*** SUPPLIED INFORMATION Section Begins ***
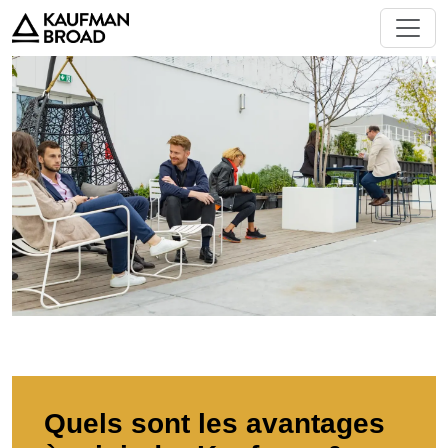
Quels sont les avantages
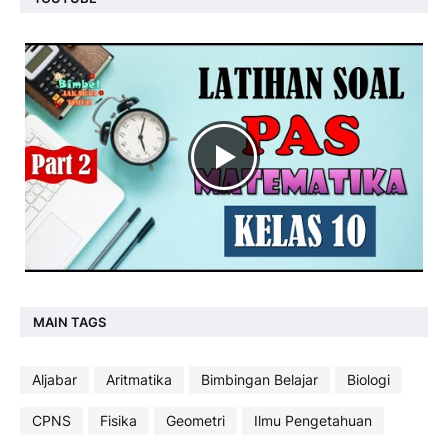
MAIN TAGS
Aljabar
Aritmatika
Bimbingan Belajar
Biologi
CPNS
Fisika
Geometri
Ilmu Pengetahuan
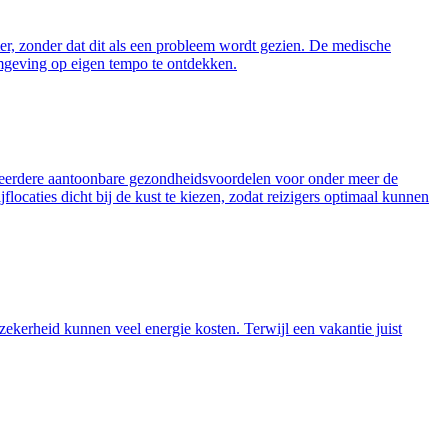
er, zonder dat dit als een probleem wordt gezien. De medische
 omgeving op eigen tempo te ontdekken.
t meerdere aantoonbare gezondheidsvoordelen voor onder meer de
locaties dicht bij de kust te kiezen, zodat reizigers optimaal kunnen
ekerheid kunnen veel energie kosten. Terwijl een vakantie juist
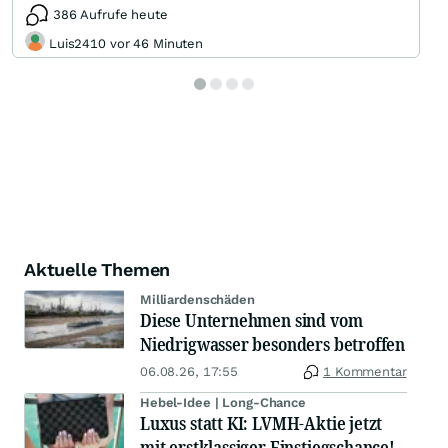
386 Aufrufe heute
Luis2410 vor 46 Minuten
Aktuelle Themen
Milliardenschäden
Diese Unternehmen sind vom
Niedrigwasser besonders betroffen
06.08.26, 17:55
1 Kommentar
Hebel-Idee | Long-Chance
Luxus statt KI: LVMH-Aktie jetzt
mit erstklassiger Einstiegschance!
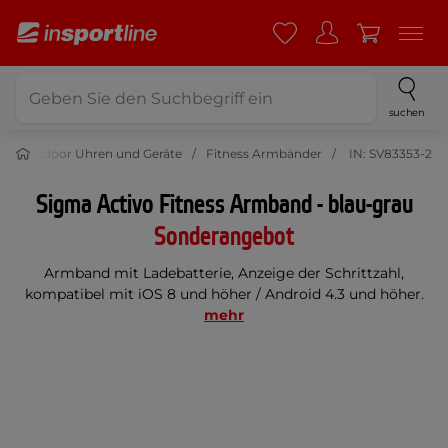
suchen
Outdoor Uhren und Geräte
Fitness Armbänder
IN: SV83353-2
Sigma Activo Fitness Armband - blau-grau
Sonderangebot
Armband mit Ladebatterie, Anzeige der Schrittzahl,
kompatibel mit iOS 8 und höher / Android 4.3 und höher.
mehr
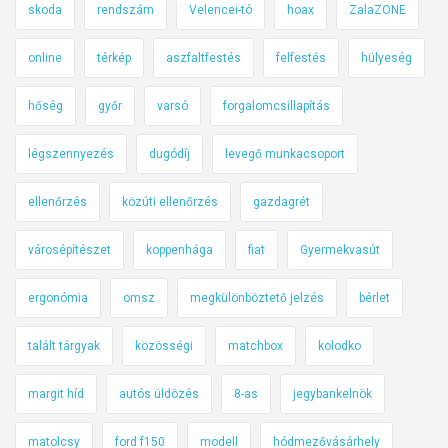
skoda
rendszám
Velencei-tó
hoax
ZalaZONE
online
térkép
aszfaltfestés
felfestés
hülyeség
hőség
győr
varsó
forgalomcsillapítás
légszennyezés
dugódíj
levegő munkacsoport
ellenőrzés
közúti ellenőrzés
gazdagrét
városépítészet
koppenhága
fiat
Gyermekvasút
ergonómia
omsz
megkülönböztető jelzés
bérlet
talált tárgyak
közösségi
matchbox
kolodko
margit híd
autós üldözés
8-as
jegybankelnök
matolcsy
ford f150
modell
hódmezővásárhely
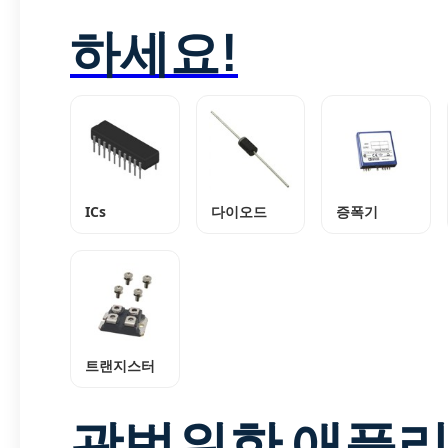
하세요!
ICs
다이오드
증폭기
트랜지스터
광범위한 애플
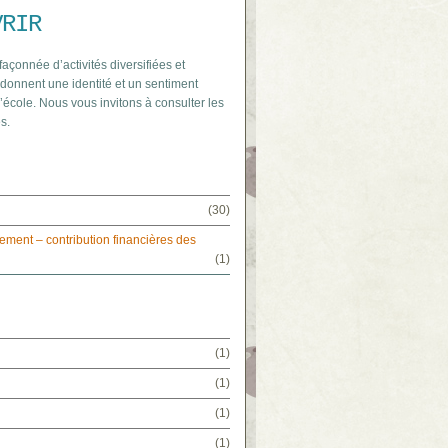
VRIR
 façonnée d’activités diversifiées et
 donnent une identité et un sentiment
’école. Nous vous invitons à consulter les
s.
(30)
ement – contribution financières des
(1)
(1)
(1)
(1)
(1)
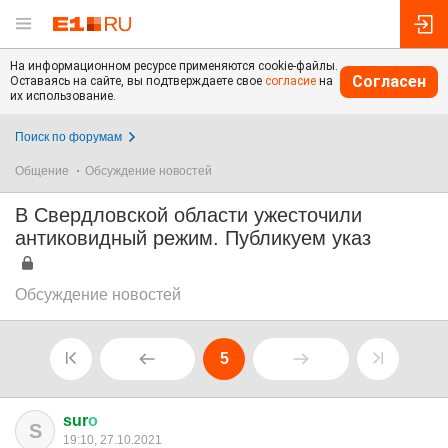
На информационном ресурсе применяются cookie-файлы.
Согласен
Оставаясь на сайте, вы подтверждаете свое
согласие
на
их использование.
Поиск по форумам
Общение
Обсуждение новостей
В Свердловской области ужесточили
антиковидный режим. Публикуем указ
Обсуждение новостей
5
sur
о
S
19:10, 27.10.2021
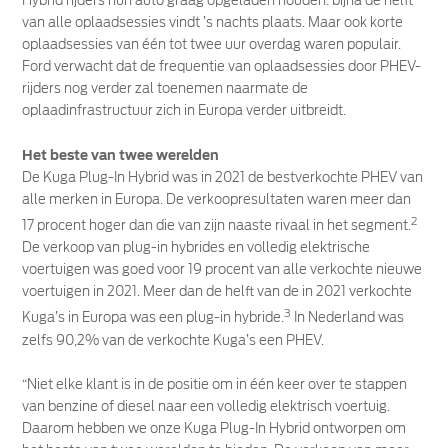
Hybrid rijders hun auto graag opgeladen houden: bijna de helft
van alle oplaadsessies vindt ’s nachts plaats. Maar ook korte
oplaadsessies van één tot twee uur overdag waren populair.
Ford verwacht dat de frequentie van oplaadsessies door PHEV-
rijders nog verder zal toenemen naarmate de
oplaadinfrastructuur zich in Europa verder uitbreidt.
Het beste van twee werelden
De Kuga Plug-In Hybrid was in 2021 de bestverkochte PHEV van
alle merken in Europa. De verkoopresultaten waren meer dan
2
17 procent hoger dan die van zijn naaste rivaal in het segment.
De verkoop van plug-in hybrides en volledig elektrische
voertuigen was goed voor 19 procent van alle verkochte nieuwe
voertuigen in 2021. Meer dan de helft van de in 2021 verkochte
3
Kuga’s in Europa was een plug-in hybride.
In Nederland was
zelfs 90,2% van de verkochte Kuga’s een PHEV.
“Niet elke klant is in de positie om in één keer over te stappen
van benzine of diesel naar een volledig elektrisch voertuig.
Daarom hebben we onze Kuga Plug-In Hybrid ontworpen om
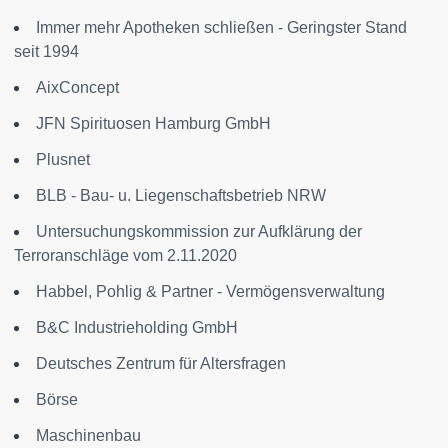
Immer mehr Apotheken schließen - Geringster Stand
seit 1994
AixConcept
JFN Spirituosen Hamburg GmbH
Plusnet
BLB - Bau- u. Liegenschaftsbetrieb NRW
Untersuchungskommission zur Aufklärung der
Terroranschläge vom 2.11.2020
Habbel, Pohlig & Partner - Vermögensverwaltung
B&C Industrieholding GmbH
Deutsches Zentrum für Altersfragen
Börse
Maschinenbau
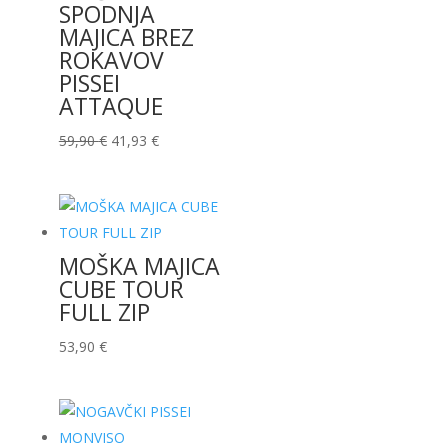
SPODNJA
MAJICA BREZ
ROKAVOV
PISSEI
ATTAQUE
Izvirna
Trenutna
59,90
€
41,93
€
cena
cena
je
je:
bila:
41,93 €.
59,90 €.
MOŠKA MAJICA
CUBE TOUR
FULL ZIP
53,90
€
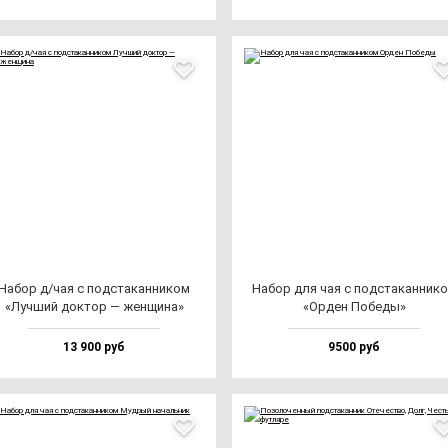
Набор д/чая с под­ста­кан­ни­ком
Набор для чая с под­ста­кан­ни­к
«Луч­ший док­тор — жен­щи­на»
«Орден Побе­ды»
13 900 руб
9500 руб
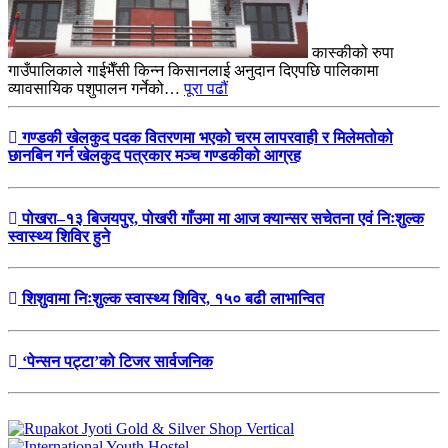
कास्कीको रुपा
गाउँपालिकाले गाईभैँसी किन्न किसानलाई अनुदान दिएपछि पालिकामा
व्यावसायिक पशुपालन गर्नेको…
पूरा पढौं
गण्डकी खेलकुद पदक वितरणमा भएको चरम लापरवाही र मिलेमतोको
छानबिन गर्न खेलकुद पत्रकार मञ्च गण्डकीको आग्रह
पोखरा–१३ बिजयपुर, पोखरी गाँउमा मा आज क्यान्सर सचेतना एवं निःशुल्क
स्वास्थ्य शिविर हुने
शिशुवामा निःशुल्क स्वास्थ्य शिविर, १५० बढी लाभान्वित
‘पेन्सन पट्टा’को टिजर सार्वजनिक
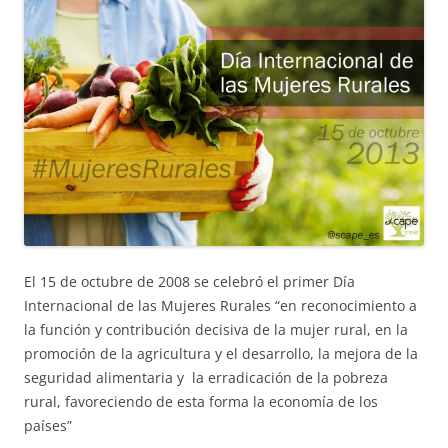
El 15 de octubre de 2008 se celebró el primer Día
Internacional de las Mujeres Rurales “en reconocimiento a
la función y contribución decisiva de la mujer rural, en la
promoción de la agricultura y el desarrollo, la mejora de la
seguridad alimentaria y la erradicación de la pobreza
rural, favoreciendo de esta forma la economía de los
países”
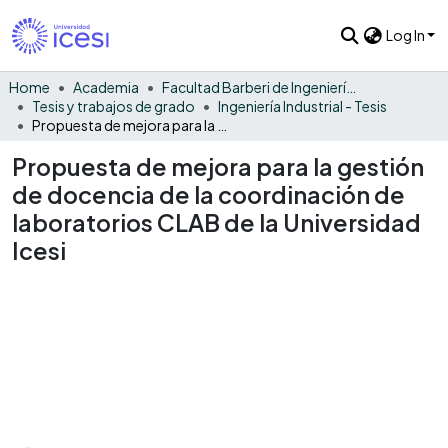
Log In
Home
Academia
Facultad Barberi de Ingeniería, Diseño y Ciencias Aplicadas
Tesis y trabajos de grado
Ingeniería Industrial - Tesis
Propuesta de mejora para la gestión de docencia de la coordinación de laboratorios CLAB de la Universidad Icesi
Propuesta de mejora para la gestión
de docencia de la coordinación de
laboratorios CLAB de la Universidad
Icesi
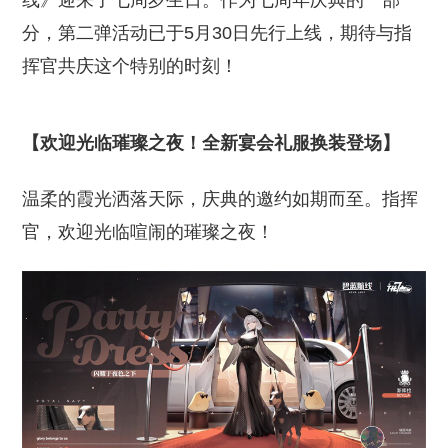
线》迎来了七周岁生日。作为七周年庆典的一部
分，第二弹活动已于5月30日先行上线，期待与指
挥官共庆这个特别的时刻！
【欢迎光临璀璨之夜！全新宴会礼服换装登场】
温柔的霞光洒落天际，庆典的邀约如期而至。指挥
官，欢迎光临喧闹的璀璨之夜！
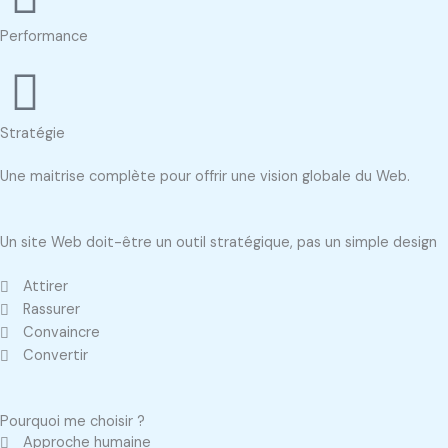
Performance
Stratégie
Une maitrise complète pour offrir une vision globale du Web.
Un site Web doit-être un outil stratégique, pas un simple design
Attirer
Rassurer
Convaincre
Convertir
Pourquoi me choisir ?
Approche humaine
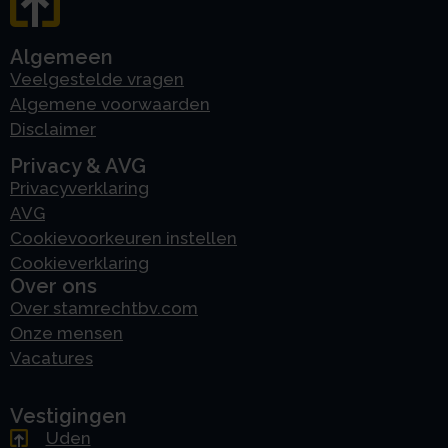
Algemeen
Veelgestelde vragen
Algemene voorwaarden
Disclaimer
Privacy & AVG
Privacyverklaring
AVG
Cookievoorkeuren instellen
Cookieverklaring
Over ons
Over stamrechtbv.com
Onze mensen
Vacatures
Vestigingen
Uden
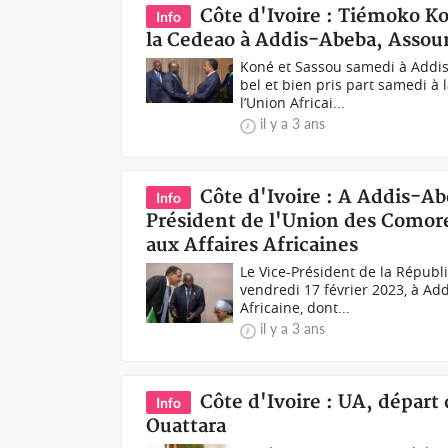
Côte d'Ivoire : Tiémoko K
Info
la Cedeao à Addis-Abeba, Assou
Koné et Sassou samedi à Addi
bel et bien pris part samedi à
l’Union Africai...
il y a 3 ans
Côte d'Ivoire : A Addis-Ab
Info
Président de l'Union des Comore
aux Affaires Africaines
Le Vice-Président de la Républ
vendredi 17 février 2023, à Ad
Africaine, dont...
il y a 3 ans
Côte d'Ivoire : UA, dépar
Info
Ouattara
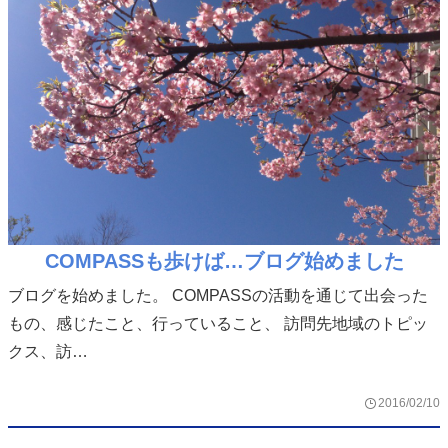
COMPASSも歩けば…ブログ始めました
ブログを始めました。 COMPASSの活動を通じて出会った
もの、感じたこと、行っていること、 訪問先地域のトピッ
クス、訪…
2016/02/10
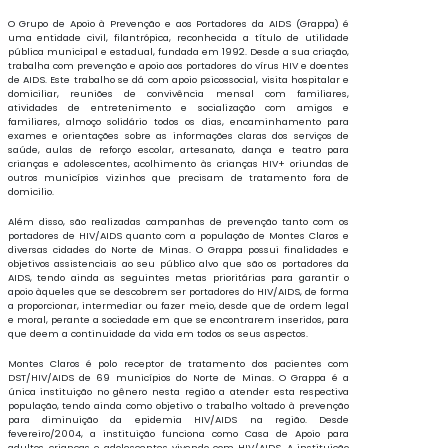
O Grupo de Apoio à Prevenção e aos Portadores da AIDS (Grappa) é
uma entidade civil, filantrópica, reconhecida a título de utilidade
pública municipal e estadual, fundada em 1992. Desde a sua criação,
trabalha com prevenção e apoio aos portadores do vírus HIV e doentes
de AIDS. Este trabalho se dá com apoio psicossocial, visita hospitalar e
domiciliar, reuniões de convivência mensal com familiares,
atividades de entretenimento e socialização com amigos e
familiares, almoço solidário todos os dias, encaminhamento para
exames e orientações sobre as informações claras dos serviços de
saúde, aulas de reforço escolar, artesanato, dança e teatro para
crianças e adolescentes, acolhimento às crianças HIV+ oriundas de
outros municípios vizinhos que precisam de tratamento fora de
domicilio.
Além disso, são realizadas campanhas de prevenção tanto com os
portadores de HIV/AIDS quanto com a população de Montes Claros e
diversas cidades do Norte de Minas. O Grappa possui finalidades e
objetivos assistenciais ao seu público alvo que são os portadores da
AIDS, tendo ainda as seguintes metas prioritárias para garantir o
apoio àqueles que se descobrem ser portadores do HIV/AIDS, de forma
a proporcionar, intermediar ou fazer meio, desde que de ordem legal
e moral, perante a sociedade em que se encontrarem inseridos, para
que deem a continuidade da vida em todos os seus aspectos.
Montes Claros é polo receptor de tratamento dos pacientes com
DST/HIV/AIDS de 69 municípios do Norte de Minas. O Grappa é a
única instituição no gênero nesta região a atender esta respectiva
população, tendo ainda como objetivo o trabalho voltado à prevenção
para diminuição da epidemia HIV/AIDS na região. Desde
fevereiro/2004, a instituição funciona como Casa de Apoio para
adultos, crianças e adolescentes vivendo com HIV/AIDS. A instituição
*** SUPPLIED INFORMATION Section Ends ***
> _WHAT IS REQUIRED_: Look through the listing above and copy each line with the word "laboratorios" in it.

> _RESPONSE AREA_:
Propuesta de mejora para la gestión de docencia de la coordinación de laboratorios CLAB de la Universidad Icesi
laboratorios CLAB de la Universidad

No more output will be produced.